All of the lines below are to be transcribed faithfully, with pictures excluded from the copy.

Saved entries
################
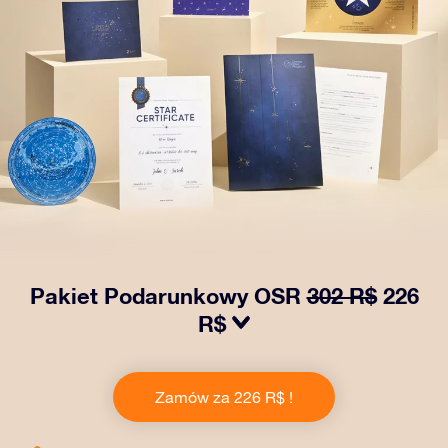
Pakiet Podarunkowy OSR
302 R$
226
R$
Spraw, aby oczy bliskiej Ci osoby zabłysły dzięki
naszemu OSR Gift Pack! Ten zestaw obejmuje piękną
Zamów za 226 R$ !
kopertę i spersonalizowane dokumenty wysłane na
wybrany adres, a także dokumenty cyfrowe i bezpłatny
dostęp do naszych aplikacji. To magiczny sposób na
################
*REPLY*
Pakiet Podarunkowy OSR
302 R$
226
R$
Spraw, aby oczy bliskiej Ci osoby zabłysły dzięki
naszemu OSR Gift Pack! Ten zestaw obejmuje piękną
Zamów za 226 R$ !
kopertę i spersonalizowane dokumenty wysłane na
wybrany adres, a także dokumenty cyfrowe i bezpłatny
dostęp do naszych aplikacji. To magiczny sposób na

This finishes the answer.